— EXERCISE —
Word for word, set down the lines from the one that contains "Похожие записи" through the final line of the data; no pictures belong in the copy.

— MATERIAL FOR THE TASK —

* * *

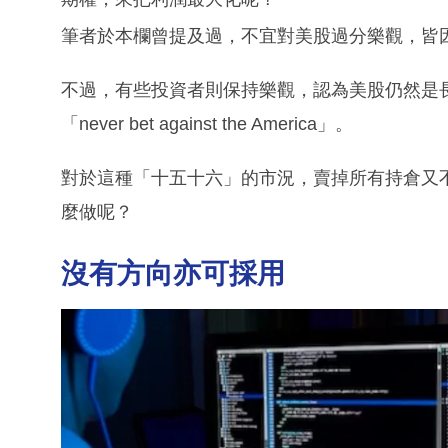
筆者於本欄曾提及過，不宜對美股過分樂觀，皆
不過，有些投資者則保持樂觀，認為美股仍然是
「never bet against the America」。
對於這種「十五十六」的市況，賣掉所有持倉又
麼做呢？
沒有方向亦可採用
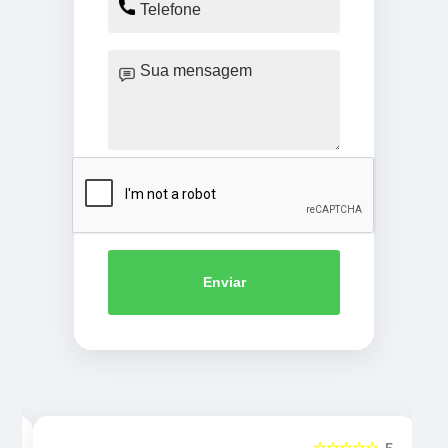
Enviar
☆☆☆☆☆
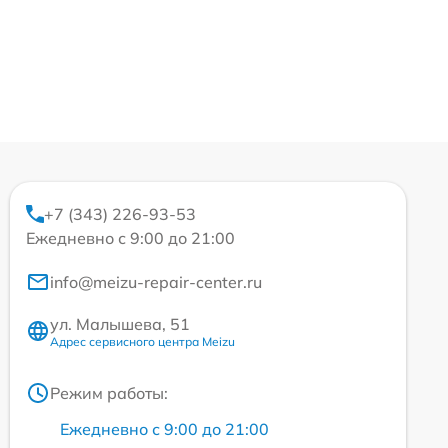
+7 (343) 226-93-53
Ежедневно с 9:00 до 21:00
info@meizu-repair-center.ru
ул. Малышева, 51
Адрес сервисного центра Meizu
Режим работы:
Ежедневно с 9:00 до 21:00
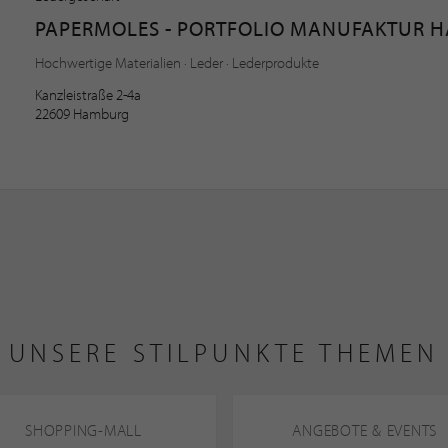
PAPERMOLES - PORTFOLIO MANUFAKTUR 
Hochwertige Materialien · Leder · Lederprodukte
Kanzleistraße 2-4a
22609 Hamburg
UNSERE STILPUNKTE THEMEN
SHOPPING-MALL
ANGEBOTE & EVENTS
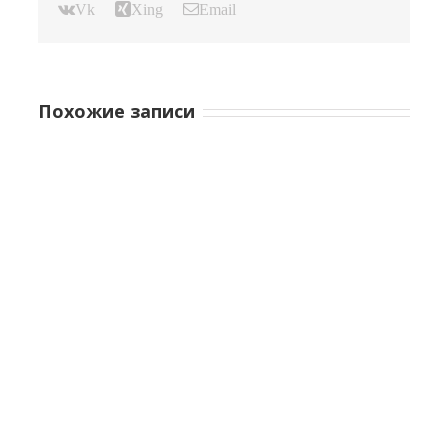
Vk
Xing
Email
Похожие записи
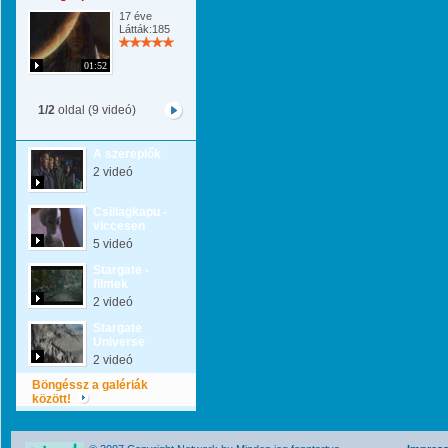
17 éve
Látták:185
01:52
1/2
oldal (9 videó)
A szereplők
2 videó
Csillagkapu -
viccesen
5 videó
Stargate -
filmek
2 videó
Stargate
Universe
2 videó
Böngéssz a galériák
között!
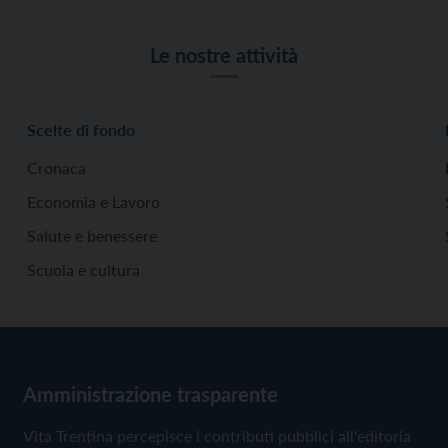
Le nostre attività
Scelte di fondo
Cronaca
Economia e Lavoro
Salute e benessere
Scuola e cultura
Amministrazione trasparente
Vita Trentina percepisce i contributi pubblici all'editoria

* * *

— WRITTEN SOLUTION —
Похожие записи
17 éve
Látták:185
01:52
1/2
oldal (9 videó)
A szereplők
2 videó
Csillagkapu -
viccesen
5 videó
Stargate -
filmek
2 videó
Stargate
Universe
2 videó
Böngéssz a galériák
között!
Le nostre attività
Scelte di fondo
Cronaca
Economia e Lavoro
Salute e benessere
Scuola e cultura
Amministrazione trasparente
Vita Trentina percepisce i contributi pubblici all'editoria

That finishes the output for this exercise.